(SOURCE MATERIAL)

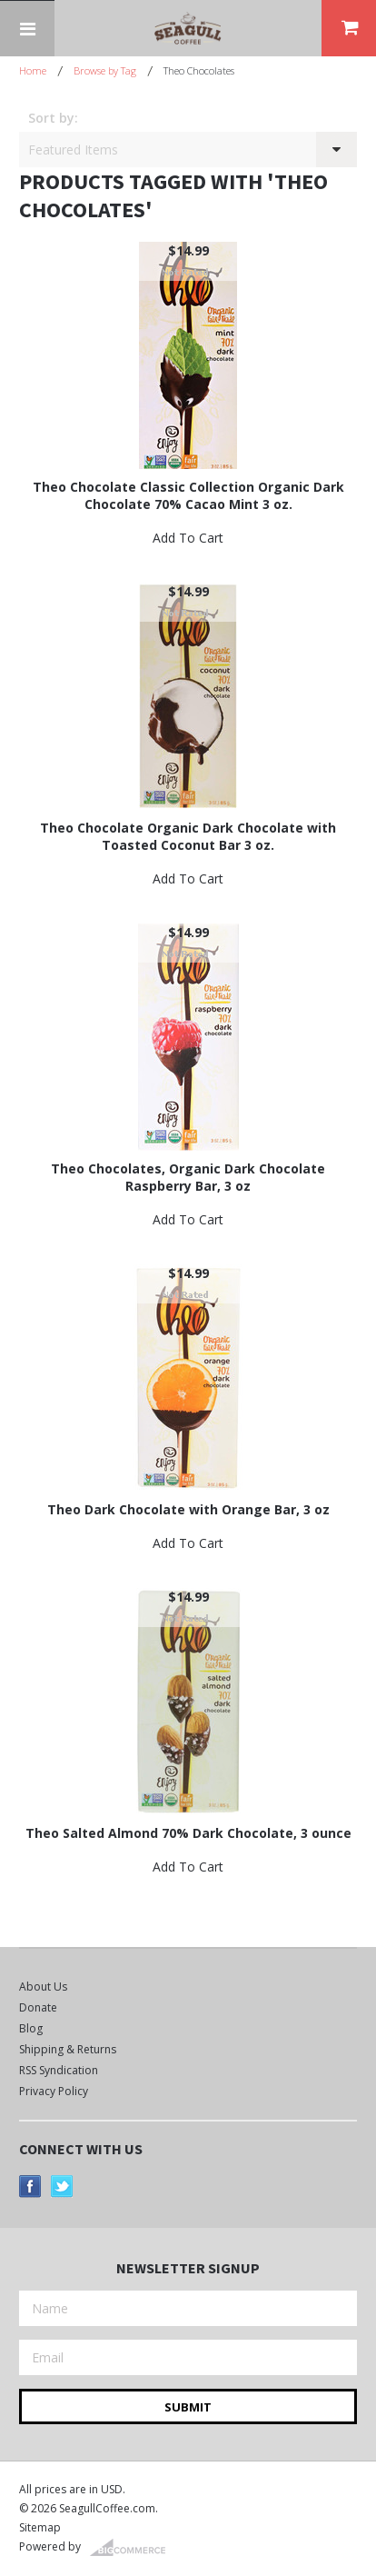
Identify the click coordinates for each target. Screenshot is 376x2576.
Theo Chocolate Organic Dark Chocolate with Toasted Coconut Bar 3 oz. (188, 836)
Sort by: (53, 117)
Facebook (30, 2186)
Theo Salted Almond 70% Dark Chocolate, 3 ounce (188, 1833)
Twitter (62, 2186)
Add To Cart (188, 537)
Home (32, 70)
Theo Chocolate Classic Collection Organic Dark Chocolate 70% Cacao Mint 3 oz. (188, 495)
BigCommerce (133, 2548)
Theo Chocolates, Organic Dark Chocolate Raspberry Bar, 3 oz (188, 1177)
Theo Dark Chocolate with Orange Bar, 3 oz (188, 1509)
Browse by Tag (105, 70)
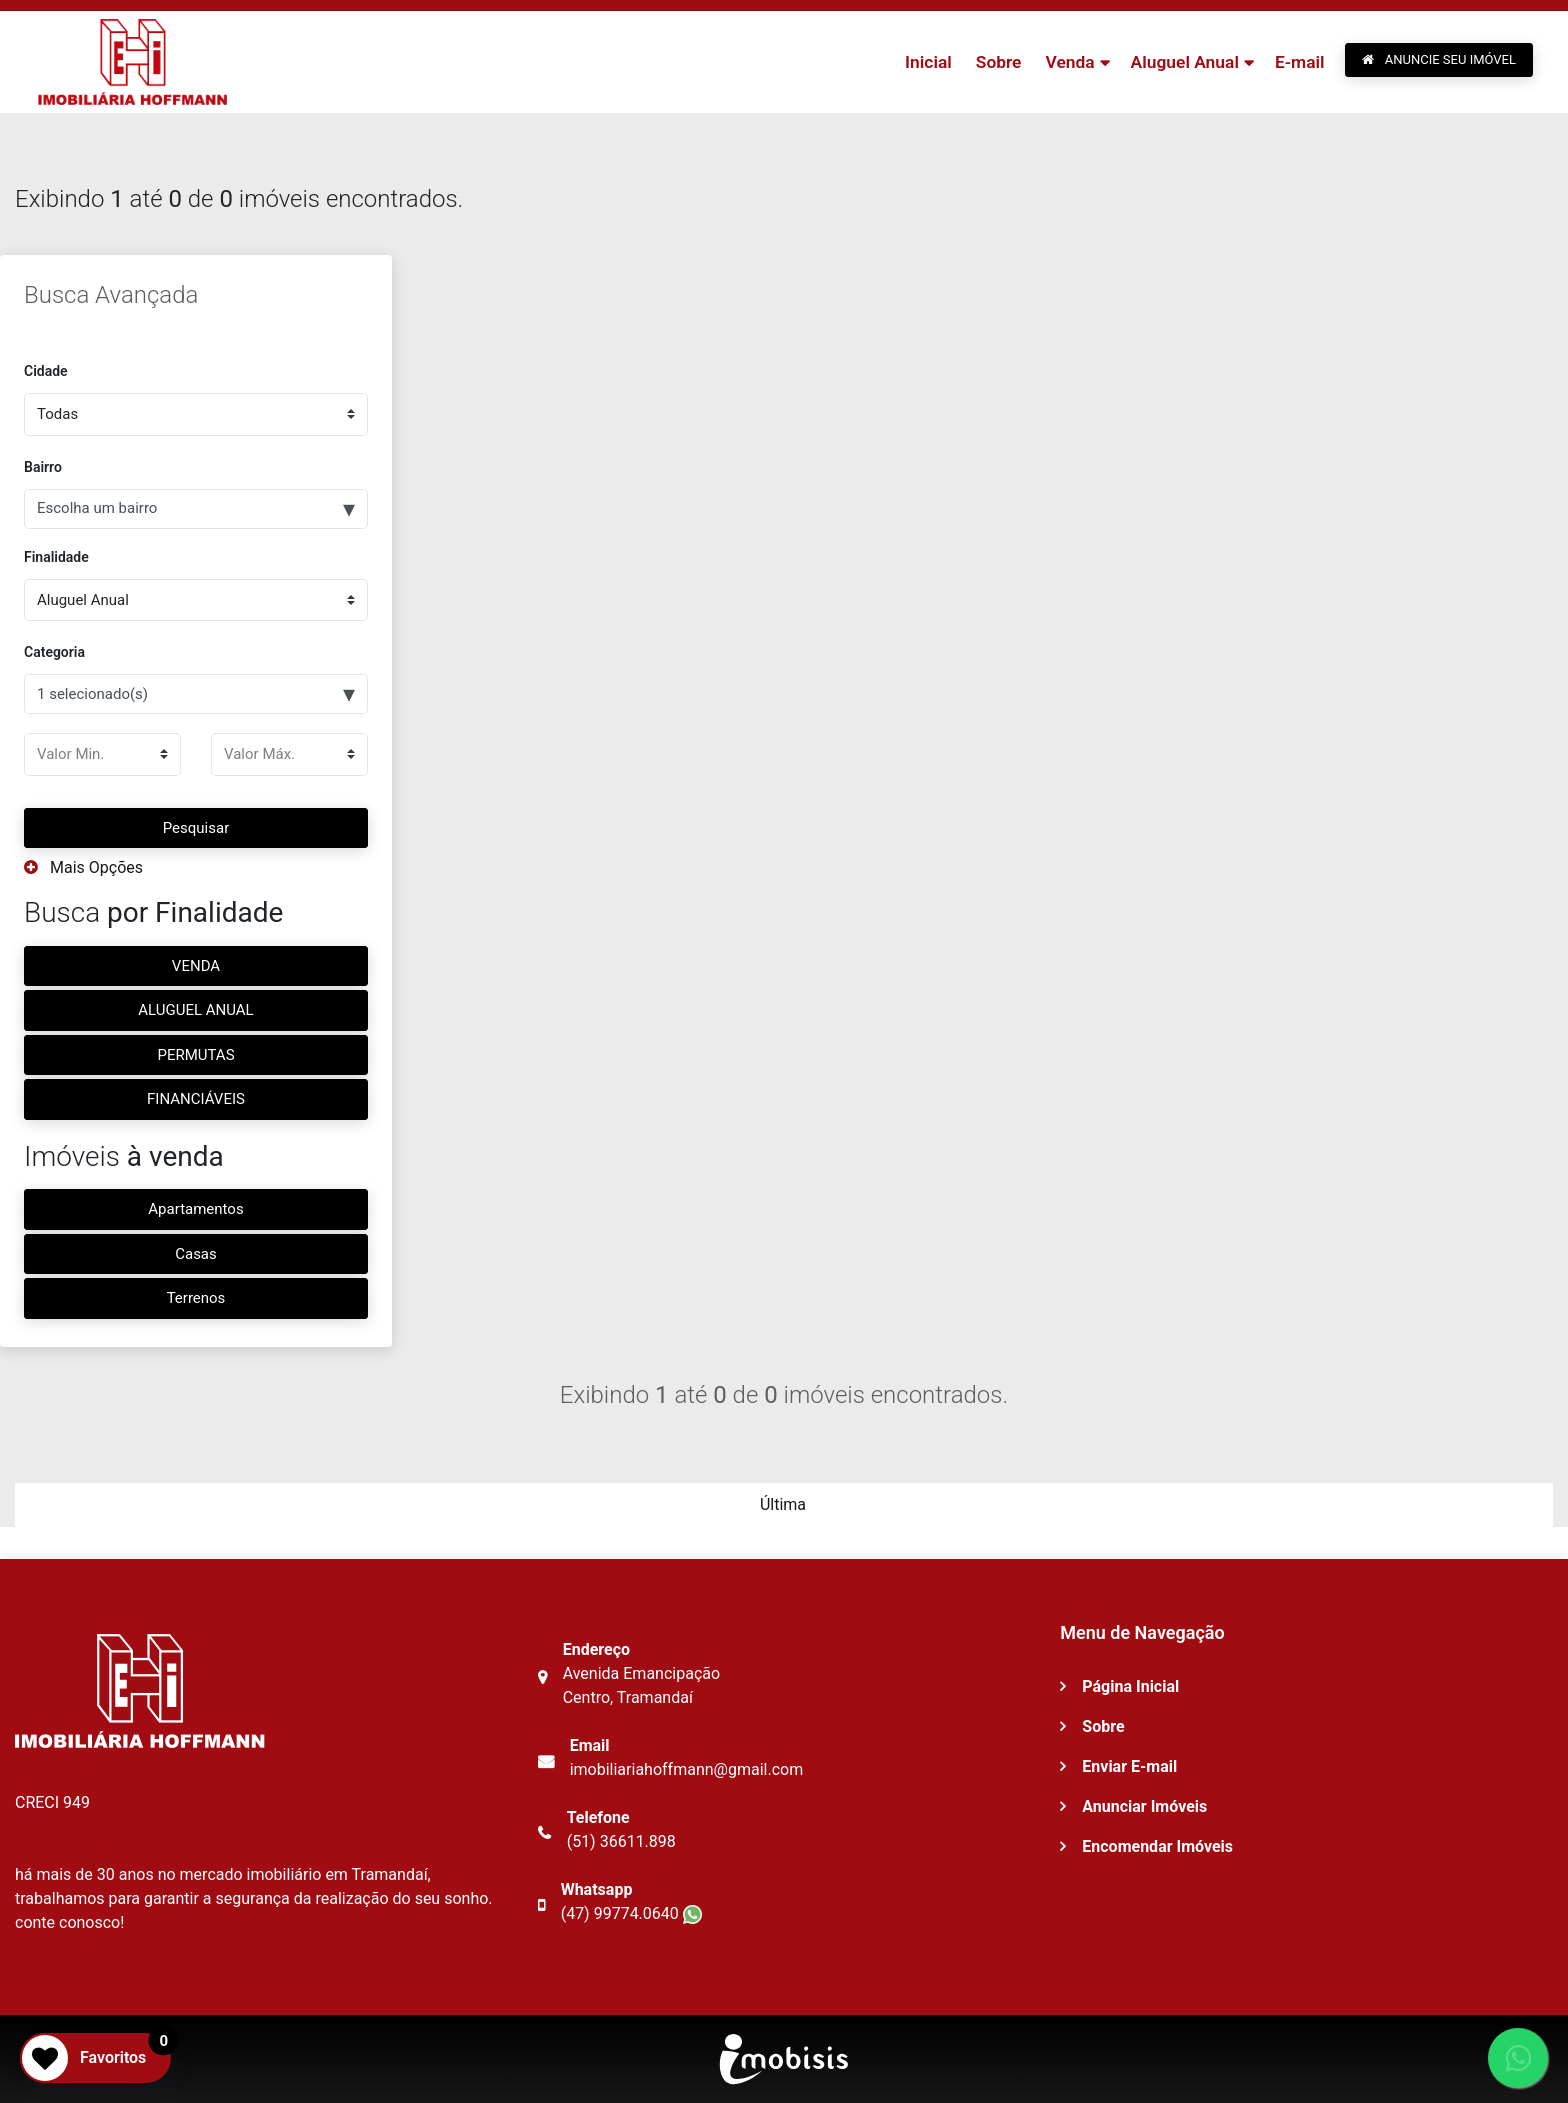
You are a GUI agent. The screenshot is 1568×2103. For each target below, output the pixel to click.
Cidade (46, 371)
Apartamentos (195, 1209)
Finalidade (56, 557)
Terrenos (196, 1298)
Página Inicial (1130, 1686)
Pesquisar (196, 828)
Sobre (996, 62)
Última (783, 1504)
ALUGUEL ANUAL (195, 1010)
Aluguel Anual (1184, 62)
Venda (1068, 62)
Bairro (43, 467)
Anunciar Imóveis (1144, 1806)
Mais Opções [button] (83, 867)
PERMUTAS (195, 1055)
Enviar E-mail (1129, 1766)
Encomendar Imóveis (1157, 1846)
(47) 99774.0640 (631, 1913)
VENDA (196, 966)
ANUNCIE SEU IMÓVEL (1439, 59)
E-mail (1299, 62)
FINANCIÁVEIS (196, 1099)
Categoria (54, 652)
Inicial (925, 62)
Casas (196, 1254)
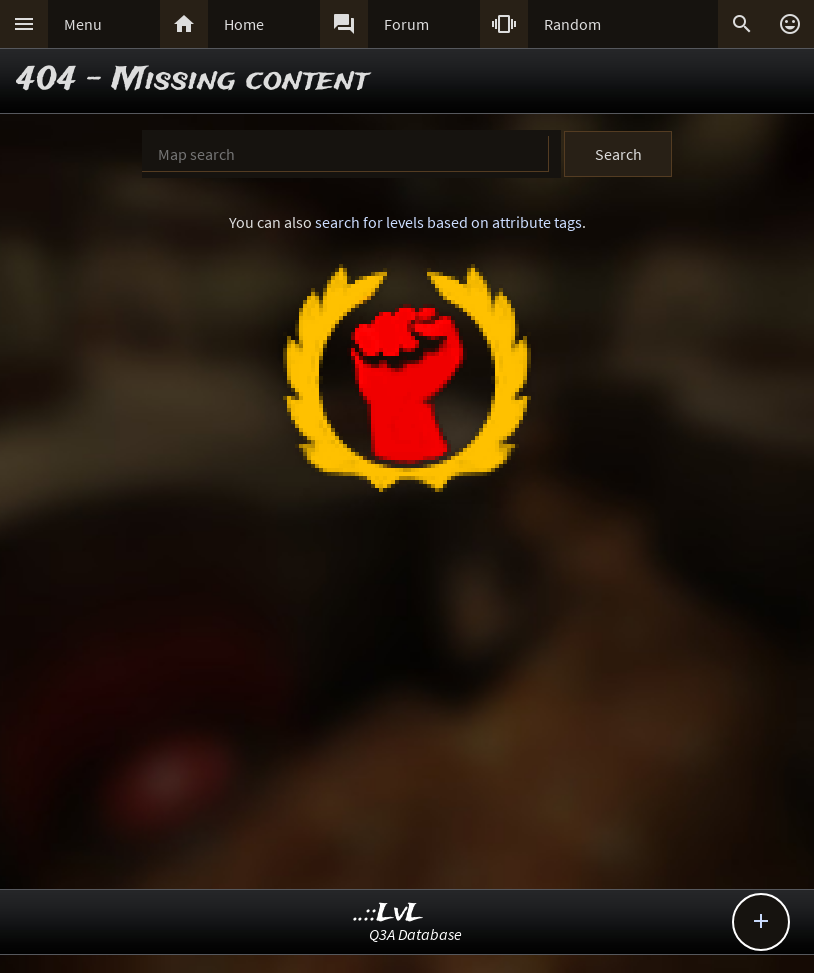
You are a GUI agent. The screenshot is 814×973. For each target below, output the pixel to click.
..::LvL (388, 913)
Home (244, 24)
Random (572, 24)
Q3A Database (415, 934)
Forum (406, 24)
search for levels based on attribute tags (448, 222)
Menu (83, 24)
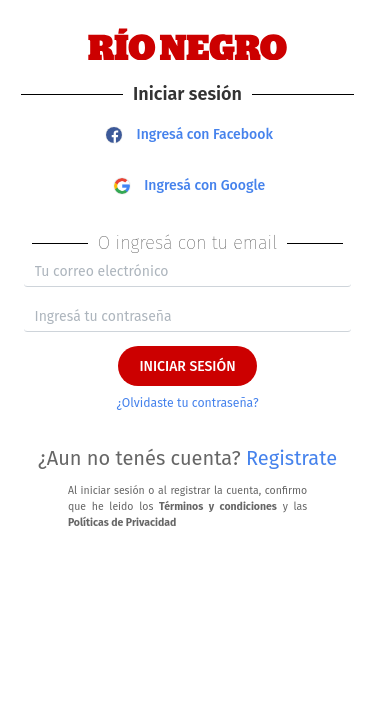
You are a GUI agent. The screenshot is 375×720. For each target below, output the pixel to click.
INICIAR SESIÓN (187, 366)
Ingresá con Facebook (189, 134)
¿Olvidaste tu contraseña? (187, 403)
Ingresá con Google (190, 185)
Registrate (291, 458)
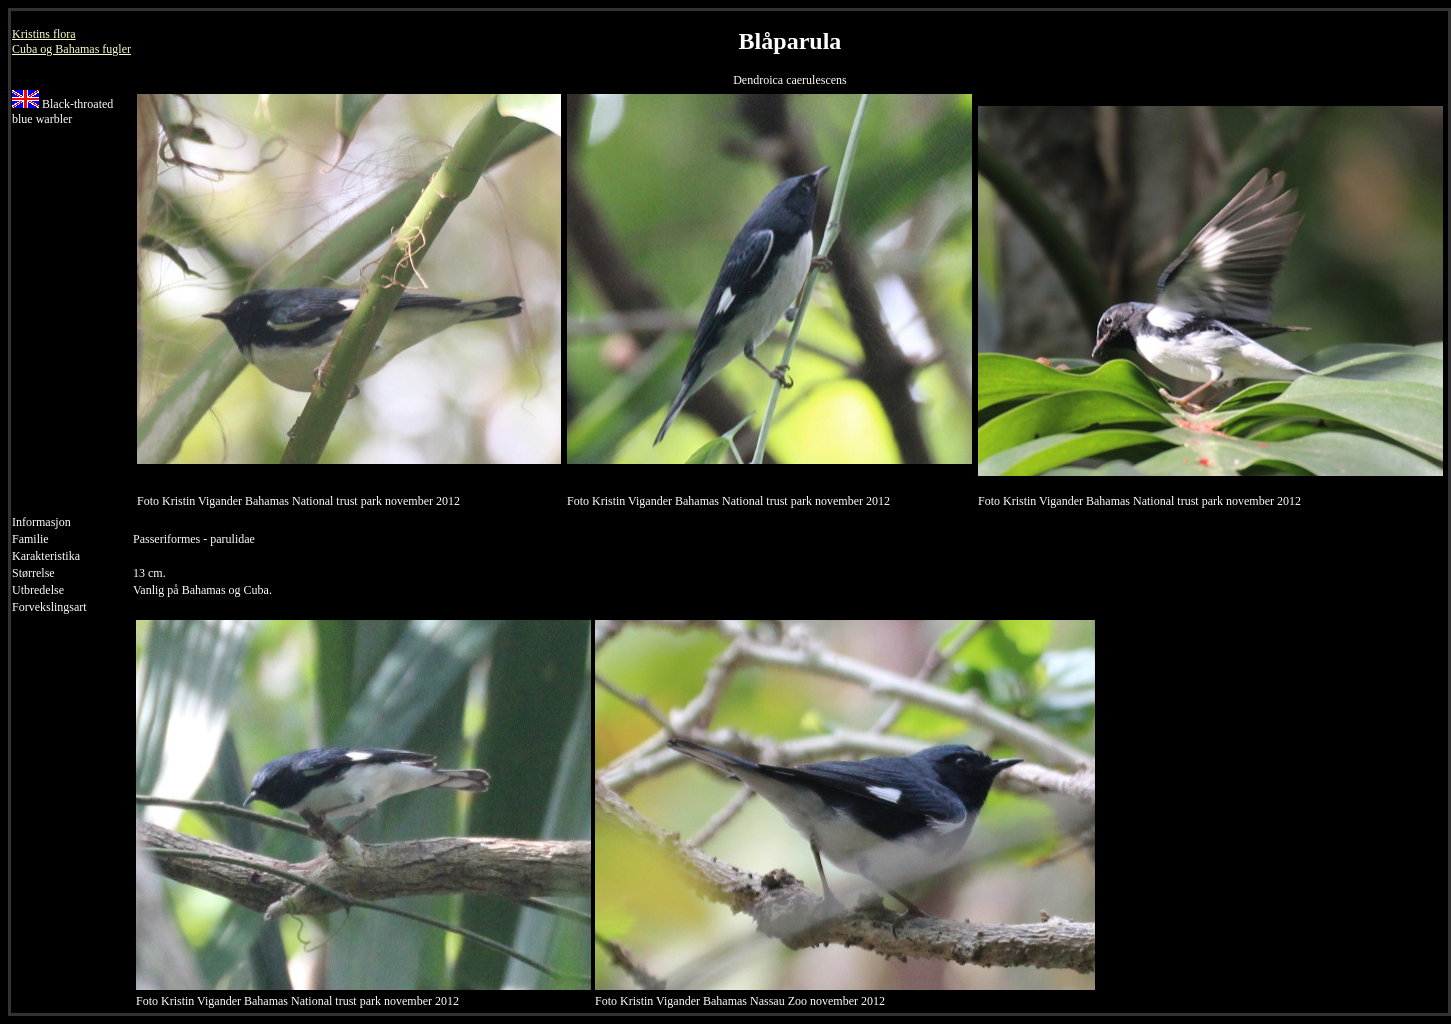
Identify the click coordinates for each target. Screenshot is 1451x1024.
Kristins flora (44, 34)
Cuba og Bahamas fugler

(End SOURCE MATERIAL)

Above are the records; return them exactly, minus the pictures.

SOLUTION TO THE PROBLEM:
Identify the click coordinates for each target. Screenshot is 376x2576.
Theo Chocolate Organic Dark Chocolate with Toasted Coconut Bar 3 oz. (188, 836)
Sort by: (53, 117)
Facebook (30, 2186)
Theo Salted Almond 70% Dark Chocolate, 3 ounce (188, 1833)
Twitter (62, 2186)
Add To Cart (188, 537)
Home (32, 70)
Theo Chocolate Classic Collection Organic Dark Chocolate 70% Cacao Mint 3 oz. (188, 495)
BigCommerce (133, 2548)
Theo Chocolates, Organic Dark Chocolate Raspberry Bar, 3 oz (188, 1177)
Theo Dark Chocolate with Orange Bar, 3 oz (188, 1509)
Browse by Tag (105, 70)
You are a GUI agent. The screenshot is 1568×2103. For each target below, output the pixel to click.
Cidade (46, 371)
Apartamentos (195, 1209)
Finalidade (56, 557)
Terrenos (196, 1298)
Página Inicial (1130, 1686)
Pesquisar (196, 828)
Sobre (996, 62)
Última (783, 1504)
ALUGUEL ANUAL (195, 1010)
Aluguel Anual (1184, 62)
Venda (1068, 62)
Bairro (43, 467)
Anunciar Imóveis (1144, 1806)
Mais Opções [button] (83, 867)
PERMUTAS (195, 1055)
Enviar E-mail (1129, 1766)
Encomendar Imóveis (1157, 1846)
(47) 99774.0640 (631, 1913)
VENDA (196, 966)
ANUNCIE SEU IMÓVEL (1439, 59)
E-mail (1299, 62)
FINANCIÁVEIS (196, 1099)
Categoria (54, 652)
Inicial (925, 62)
Casas (196, 1254)
You are a GUI agent. The screenshot is 814×973. For each target below, output the pixel to click.
..::LvL (388, 913)
Home (244, 24)
Random (572, 24)
Q3A Database (415, 934)
Forum (406, 24)
search for levels based on attribute tags (448, 222)
Menu (83, 24)
You are a GUI agent. The screenshot is 375×720. For each target below, output the pixel to click.
INICIAR SESIÓN (187, 366)
Ingresá con Facebook (189, 134)
¿Olvidaste tu contraseña? (187, 403)
Ingresá con Google (190, 185)
Registrate (291, 458)
Identify the click coordinates for each target. Screenshot is 1451x1024.
Kristins flora (44, 34)
Cuba og Bahamas fugler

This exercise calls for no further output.